- ACTIVITY -
When copying the listing below, skip every picture and keep each word as it stands.

====

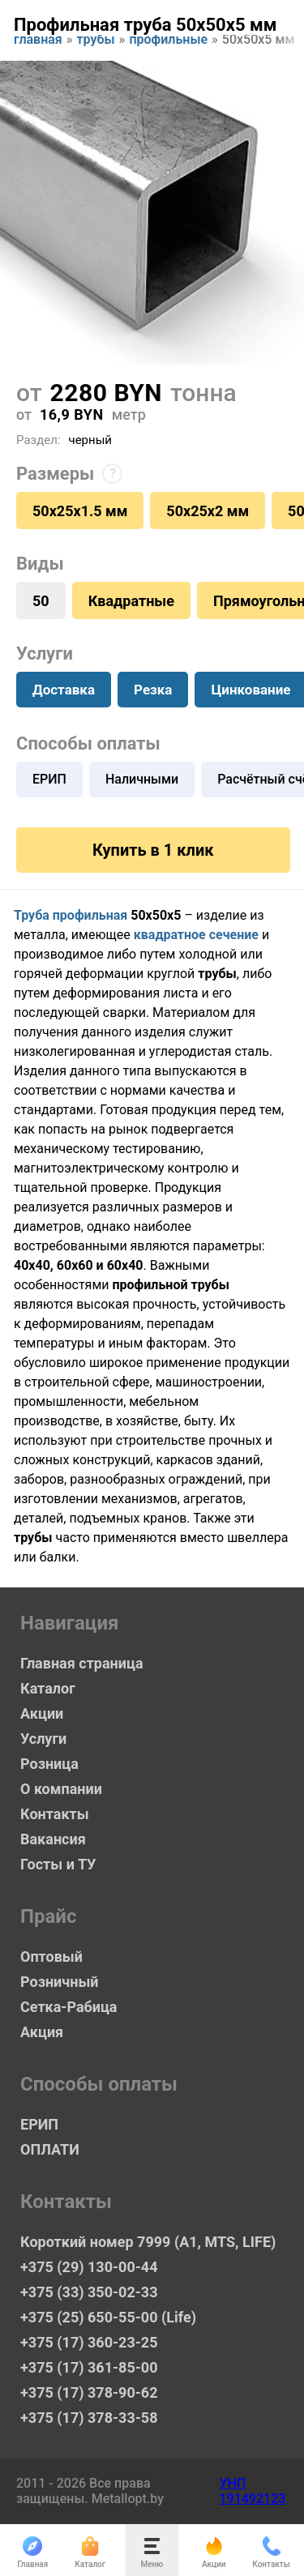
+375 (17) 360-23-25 (88, 2342)
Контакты (54, 1813)
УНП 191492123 (252, 2491)
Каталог (47, 1688)
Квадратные (131, 600)
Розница (49, 1763)
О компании (61, 1788)
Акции (41, 1713)
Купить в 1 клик (152, 850)
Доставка (63, 689)
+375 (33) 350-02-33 (88, 2291)
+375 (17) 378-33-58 (88, 2417)
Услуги (43, 1738)
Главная (38, 41)
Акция (41, 2031)
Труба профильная (70, 915)
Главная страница (81, 1663)
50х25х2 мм (207, 510)
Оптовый (51, 1956)
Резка (153, 689)
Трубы (96, 41)
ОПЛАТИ (49, 2149)
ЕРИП (49, 779)
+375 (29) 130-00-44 (88, 2266)
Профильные (168, 41)
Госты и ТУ (58, 1864)
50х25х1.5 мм (79, 510)
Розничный (59, 1981)
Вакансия (53, 1839)
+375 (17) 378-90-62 (88, 2392)
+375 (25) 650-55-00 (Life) (108, 2317)
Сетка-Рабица (68, 2006)
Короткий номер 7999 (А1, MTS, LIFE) (148, 2241)
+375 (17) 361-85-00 (88, 2367)
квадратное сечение (196, 934)
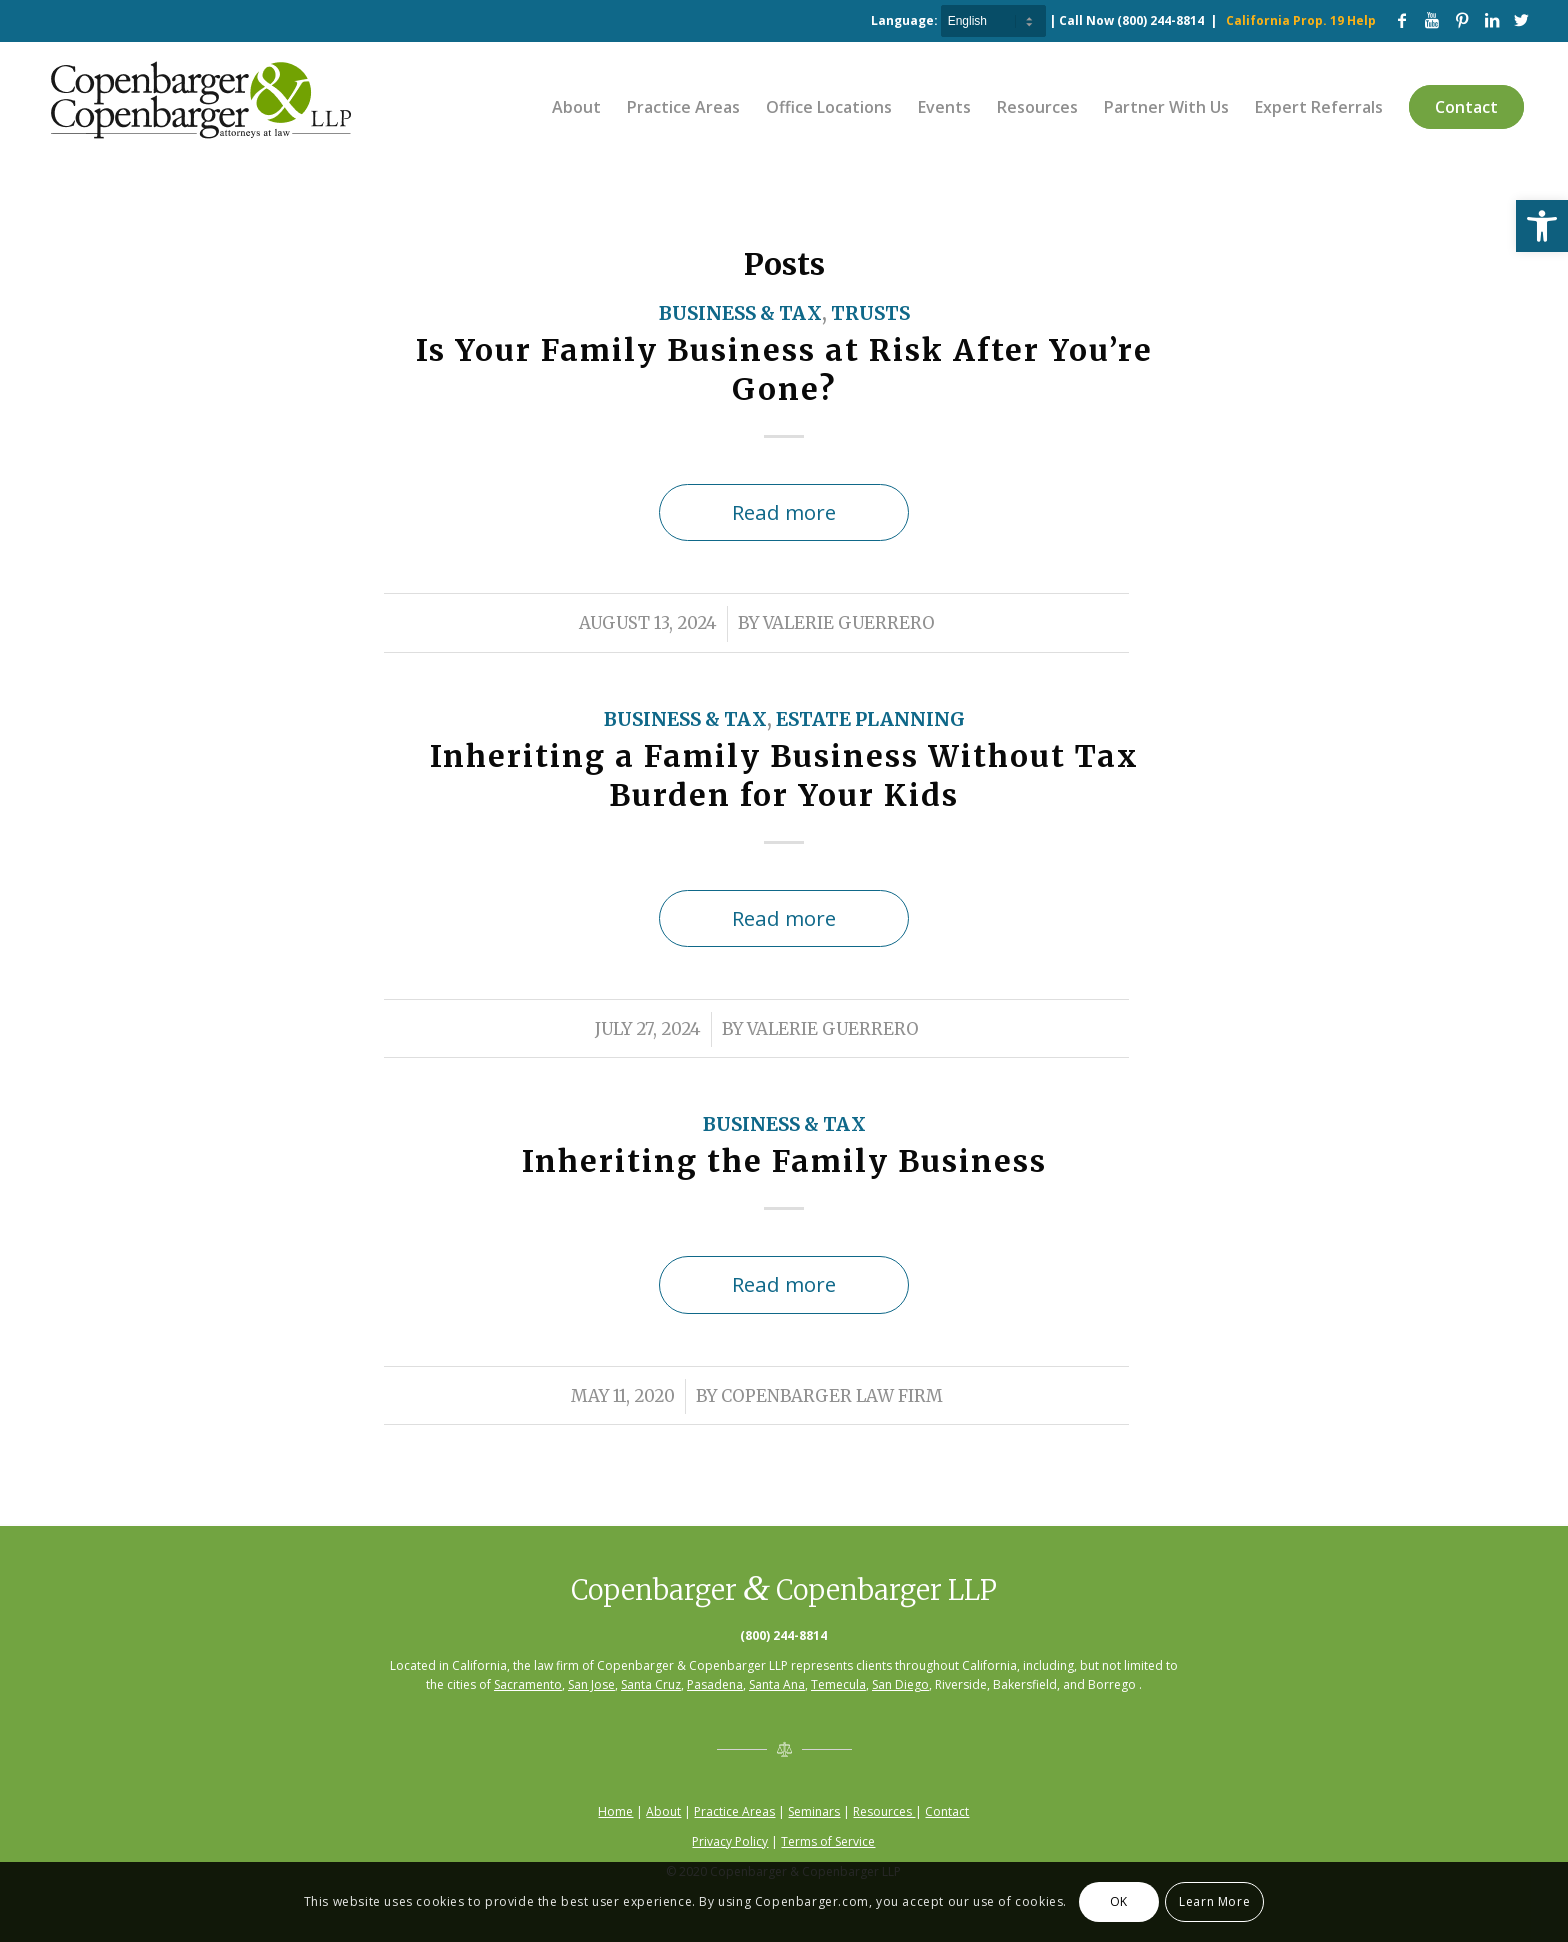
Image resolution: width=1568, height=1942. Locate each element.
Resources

====

- EXPECTED ANSWER -
+375 (17) 360-23-25 (88, 2342)
Контакты (54, 1813)
УНП 191492123 (252, 2491)
Каталог (47, 1688)
Квадратные (131, 600)
Розница (49, 1763)
О компании (61, 1788)
Акции (41, 1713)
Купить в 1 клик (152, 850)
Доставка (63, 689)
+375 (33) 350-02-33 (88, 2291)
+375 (17) 378-33-58 (88, 2417)
Услуги (43, 1738)
Главная (38, 41)
Акция (41, 2031)
Труба профильная (70, 915)
Главная страница (81, 1663)
50х25х2 мм (207, 510)
Оптовый (51, 1956)
Резка (153, 689)
Трубы (96, 41)
ОПЛАТИ (49, 2149)
ЕРИП (49, 779)
+375 (29) 130-00-44 (88, 2266)
Профильные (168, 41)
Госты и ТУ (58, 1864)
50х25х1.5 мм (79, 510)
Розничный (59, 1981)
Вакансия (53, 1839)
+375 (17) 378-90-62 (88, 2392)
+375 (25) 650-55-00 (Life) (108, 2317)
Сетка-Рабица (68, 2006)
Короткий номер 7999 (А1, MTS, LIFE) (148, 2241)
+375 (17) 361-85-00 (88, 2367)
квадратное сечение (196, 934)
Image resolution: width=1568, height=1942. Locate each element.
Resources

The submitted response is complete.